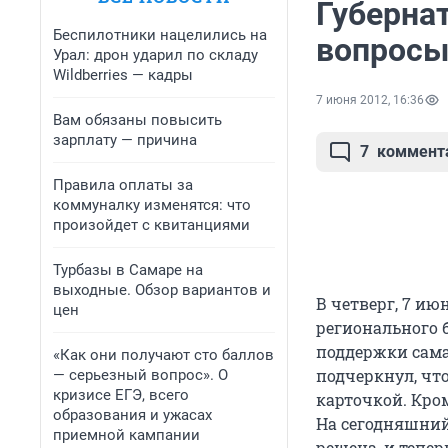
Губерна
Беспилотники нацелились на
вопросы
Урал: дрон ударил по складу
Wildberries — кадры
7 июня 2012, 16:36
Вам обязаны повысить
зарплату — причина
7
коммент
Правила оплаты за
коммуналку изменятся: что
произойдет с квитанциями
Турбазы в Самаре на
выходные. Обзор вариантов и
В четверг, 7 и
цен
регионального 
поддержки сама
«Как они получают сто баллов
подчеркнул, чт
— серьезный вопрос». О
кризисе ЕГЭ, всего
карточкой. Кро
образования и ужасах
На сегодняшний
приемной кампании
решена, и тепе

> **Task**: Transcribe the records above exactly, but only from the line that contains "карточкой. Кро" through their final line, inclusive.

> **Solution below**:
карточкой. Кро
образования и ужасах
На сегодняшний
приемной кампании
решена, и тепе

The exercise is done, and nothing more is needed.